Chelsea rolled her eyes playfully. "Well, hurry up then, you'll want one while they're warm."

Rosco couldn't exactly get up as fast as he used to could, now that he'd aged a number of years but he always managed to get himself up without help. That was why it surprised Chelsea that when he was halfway out of the chair, he almost immediately collapsed back down in it with his hand pressed over his heart and a pained expression on his face.

Horrified, Chelsea asked, "Uncle Rosco?" When he started breathing heavily and shaking all over she ran into the kitchen yelling, "Aunt Evie, somethin's wrong!"

As if she had practiced for this, Eve firmly instructed Lizzy to stay put in the ktichen while she ordered Chelsea to fix her a glass of milk. Eve ran off to the guest room while Chelsea did this (all the while Lizzy asking what was wrong) and then hollered for her to meet her outside. Chelsea hurried fast as she could, scared to death and not quite understanding what the deal was. Half the milk she poured ended up on the countertop and dribbled on down to the floor.

Eve grabbed the glass hurriedly, shoved the front door open, and started talking in a low calm voice to her husband, who had started coughing while the girls were in the house. "Open your mouth, sweetie, open it, open it up," she told him, trying to pry his mouth open so she could get the pill in there. He was shaking so hard now that when she put the rim of the glass against his lips, the milk went pouring down his chin and on down his neck. Chelsea could only stand there terrified.

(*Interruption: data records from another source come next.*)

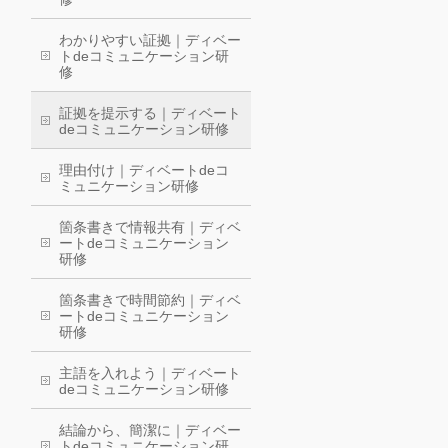
わかりやすい証拠｜ディベー
トdeコミュニケーション研
修
証拠を提示する｜ディベート
deコミュニケーション研修
理由付け｜ディベートdeコ
ミュニケーション研修
箇条書きで情報共有｜ディベ
ートdeコミュニケーション
研修
箇条書きで時間節約｜ディベ
ートdeコミュニケーション
研修
主語を入れよう｜ディベート
deコミュニケーション研修
結論から、簡潔に｜ディベー
トdeコミュニケーション研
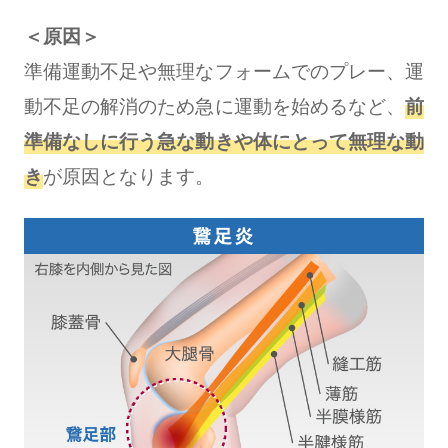
＜原因＞
準備運動不足や無理なフォームでのプレー、運
動不足の解消のため急に運動を始めるなど、
前
準備なしに行う急な動きや体にとって無理な動
き
が原因となります。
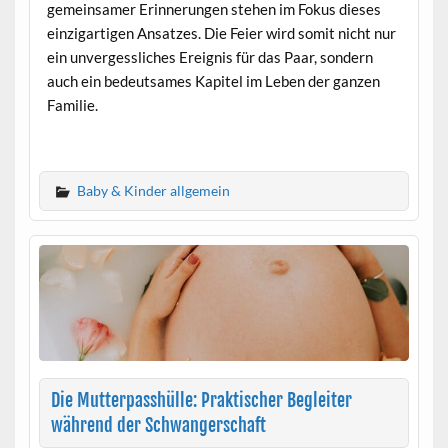
gemeinsamer Erinnerungen stehen im Fokus dieses
einzigartigen Ansatzes. Die Feier wird somit nicht nur
ein unvergessliches Ereignis für das Paar, sondern
auch ein bedeutsames Kapitel im Leben der ganzen
Familie.
Baby & Kinder allgemein
Die Mutterpasshülle: Praktischer Begleiter
während der Schwangerschaft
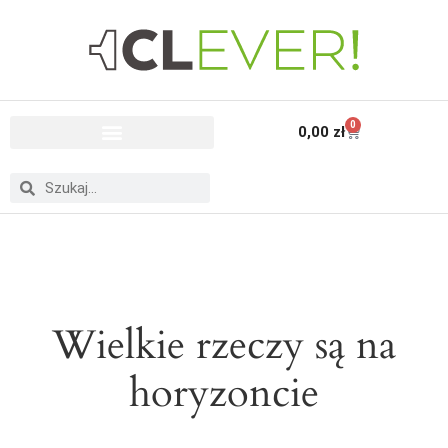
0
0,00
zł
Wielkie rzeczy są na
horyzoncie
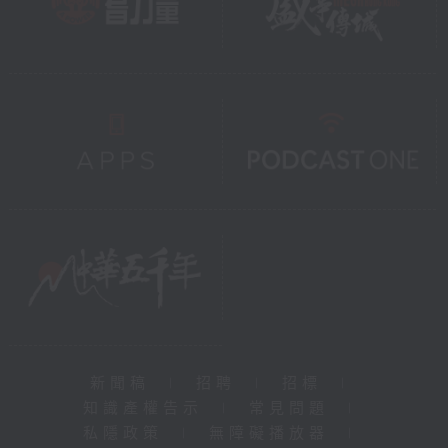
新聞稿
|
招聘
|
招標
|
知識產權告示
|
常見問題
|
私隱政策
|
無障礙播放器
|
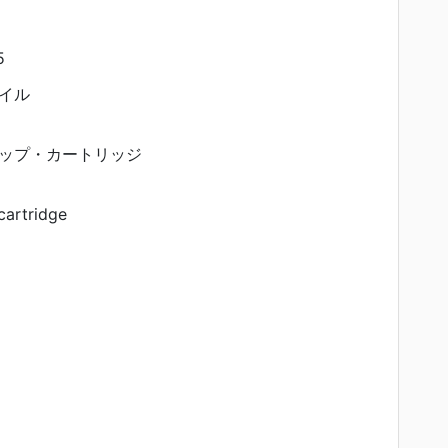
5
イル
ップ・カートリッジ
cartridge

"Small sips, take small sips, easy, easy. Swallow it, now. Swallow it, don't you spit that out, swallow it," she instructed, keeping her hand over his mouth to prevent him from coughing up the pill. Finally she felt him relax a little bit as the shaking began to grow less and told Chelsea to go check on Lizzy for her.

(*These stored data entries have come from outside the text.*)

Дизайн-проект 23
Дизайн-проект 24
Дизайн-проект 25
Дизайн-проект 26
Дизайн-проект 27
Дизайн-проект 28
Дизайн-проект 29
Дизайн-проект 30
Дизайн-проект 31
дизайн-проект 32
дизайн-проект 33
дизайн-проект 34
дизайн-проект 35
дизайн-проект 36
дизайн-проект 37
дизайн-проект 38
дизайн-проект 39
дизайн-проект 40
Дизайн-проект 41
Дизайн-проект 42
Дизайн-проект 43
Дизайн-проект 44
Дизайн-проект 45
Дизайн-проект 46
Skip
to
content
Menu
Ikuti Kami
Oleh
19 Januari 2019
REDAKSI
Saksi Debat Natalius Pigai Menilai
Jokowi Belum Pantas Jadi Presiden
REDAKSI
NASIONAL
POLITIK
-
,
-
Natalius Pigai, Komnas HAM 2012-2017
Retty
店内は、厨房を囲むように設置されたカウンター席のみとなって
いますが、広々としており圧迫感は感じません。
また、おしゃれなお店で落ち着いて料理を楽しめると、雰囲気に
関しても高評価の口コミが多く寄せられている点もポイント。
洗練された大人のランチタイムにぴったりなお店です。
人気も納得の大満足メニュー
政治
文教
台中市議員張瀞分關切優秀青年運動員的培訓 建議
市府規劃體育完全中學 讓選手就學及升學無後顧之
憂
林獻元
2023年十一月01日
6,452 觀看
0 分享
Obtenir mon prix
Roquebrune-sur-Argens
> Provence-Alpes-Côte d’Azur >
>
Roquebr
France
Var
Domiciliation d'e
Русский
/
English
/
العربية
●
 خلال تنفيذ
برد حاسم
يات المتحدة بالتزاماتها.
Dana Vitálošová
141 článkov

Wide-eyed, Chelsea silently went back into the house, greeted with Lizzy asking, "What's goin' on, Chelsea? Did somethin' happen?"

"I don't know, Lizzy, just be quiet okay?" Chelsea snapped without really meaning to.

Meanwhile, Rosco was getting over his ordeal and was beginning to start breathing normally again. Eve had her head rested on his, relieved nothing serious but she still had a few tears forming in the corners of her eyes.

"Still hurts," he whispered, pressing her hand up against his heart to help relieve some of the pressure he was feeling.

"It always does afterwards," she reminded him, giving him a short kiss on the top of his head. "You forgot to take it earlier, didn't you?"

He looked a little sheepish. "I didn't mean to . . ."

Eve sighed. That was the reason for her early retirement. Rosco was getting to where he couldn't remember little things such as taking a pill when he was supposed to. She couldn't leave him alone at the house in his condition with no one to remind him or respond to an emergency like the one they had just now.

"It's all right, baby, it's over now," she told him, giving him a small hug around the neck.


Out of curiosity, I surfed the internet to see what that medication was for and checked out the symptoms Uncle Rosco had earlier. The closest I came to was "Coronary Artery Spasm". Was that some form of small heart attack or somethin'? I didn't know what to make of that, so I just went to bed worryin' if it was anythin' fatal. An' as for Aunt Ali, I know there has to be somethin' wrong with her. She came home from "runnin' her errands" in an upset manner. She doesn't normally do that.